At least even money that an appellate court throws this verdict out entirely. Reminder that the US is the only developed country that uses juries for civil trials- everywhere else, complex issues of business litigation are generally left to a panel of judges. It's not that hard to rile up a bunch of randomly impaneled jurors against Big Bad Corporation. The US is kind of infamous for its very large, very unpredictable civil verdicts. There's an incredibly long history of juries racking up shockingly large verdicts against companies, only for an appellate court to throw the whole case out as unreasonable. Not even close to the final word in the American judicial system.
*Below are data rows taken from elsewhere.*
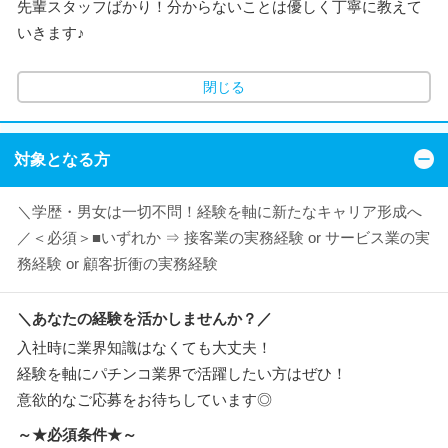
先輩スタッフばかり！分からないことは優しく丁寧に教えて
いきます♪
閉じる
対象となる方
＼学歴・男女は一切不問！経験を軸に新たなキャリア形成へ
／＜必須＞■いずれか ⇒ 接客業の実務経験 or サービス業の実
務経験 or 顧客折衝の実務経験
＼あなたの経験を活かしませんか？／
入社時に業界知識はなくても大丈夫！
経験を軸にパチンコ業界で活躍したい方はぜひ！
意欲的なご応募をお待ちしています◎
～★必須条件★～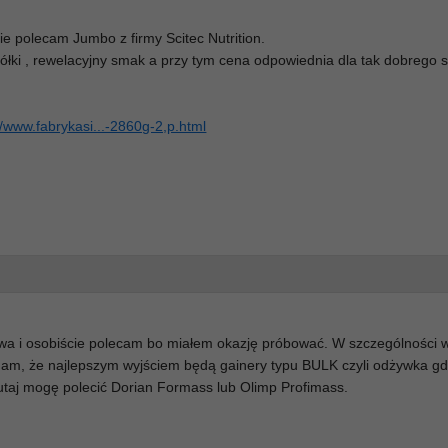
 polecam Jumbo z firmy Scitec Nutrition.
półki , rewelacyjny smak a przy tym cena odpowiednia dla tak dobrego
//www.fabrykasi...-2860g-2,p.html
wa i osobiście polecam bo miałem okazję próbować. W szczególności 
dam, że najlepszym wyjściem będą gainery typu BULK czyli odżywka gdz
Tutaj mogę polecić Dorian Formass lub Olimp Profimass.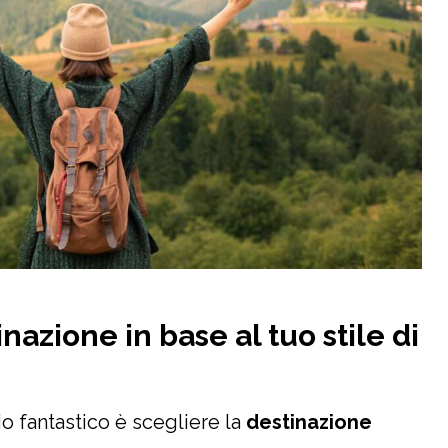
inazione in base al tuo stile di
io fantastico è scegliere la
destinazione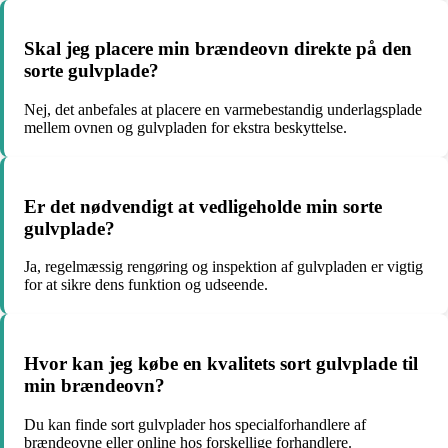
Skal jeg placere min brændeovn direkte på den
sorte gulvplade?
Nej, det anbefales at placere en varmebestandig underlagsplade
mellem ovnen og gulvpladen for ekstra beskyttelse.
Er det nødvendigt at vedligeholde min sorte
gulvplade?
Ja, regelmæssig rengøring og inspektion af gulvpladen er vigtig
for at sikre dens funktion og udseende.
Hvor kan jeg købe en kvalitets sort gulvplade til
min brændeovn?
Du kan finde sort gulvplader hos specialforhandlere af
brændeovne eller online hos forskellige forhandlere.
Edit to include: I mean this is coming the same day as the Supreme Court throwing out the piracy case against Cox Communications 9-0. Remember that this case originated with $1 billion dollar jury verdict against them! Was reversed by an appeals court 5 years later and completely invalidated today. Juries should not handle complex civil litigation, I'm sorry
The shotgun approach (suing FB, TikTok, Snapchat, and Google simultaneously) makes this sound as ridiculous as the punchline "woman sues McDonalds for coffee being too hot" (distinct from that actual case, which was less ridiculous than the headline).
Suing Facebook for systematically behaving badly is one thing, if you can prove it and prove it harmed you.
Suing _everybody_ is one random person getting rich for… being mad at the world she was born into?
> the punchline "woman sues McDonalds for coffee being too hot" (distinct from that actual case, which was less ridiculous than the headline).
Whenever the McDonald's coffee case comes up, I always see caveats about how the actual case was a lot less sensational than the "woman sues McDonald's for coffee being too hot" headline implies.
I strongly disagree. I'm very familiar with the details of the actual case, and the Wikipedia article gives a good overview: https://en.wikipedia.org/wiki/Liebeck_v._McDonald%27s_Restau... . Yes, the plaintiff received horrific third degree burns when she spilled the coffee on herself, but lots of products can cause horrible harm if used incorrectly - people cut fingers off all the time with kitchen knives, for example.
I find the headline "Woman sues McDonald's for their coffee being too hot" a completely accurate description of what happened, with no hyperbole and no "ridiculousness" at all.
You neglected to mention: - It was company policy to keep coffee excessively hot (180-190 degrees Fahrenheit, vs 140 or so for coffee brewed at home). This was to make customers drink it more slowly and request fewer refills
- Other customers had suffered similar burns, and McDonald's knew about it and did not change the policy
McDonald's, then, was willfully and inevitably causing injury to random customers in order to save themselves a few cents in coffee.
In light of those facts, I think a $2M verdict was too low, and the executives who decided to continue keeping the coffee that hot should have been criminally charged with reckless endangerment.
In terms of expectation, how many people think coffee is normally capable of causing 3rd degree burns?
> Suing _everybody_ is one random person getting rich for… being mad at the world she was born into?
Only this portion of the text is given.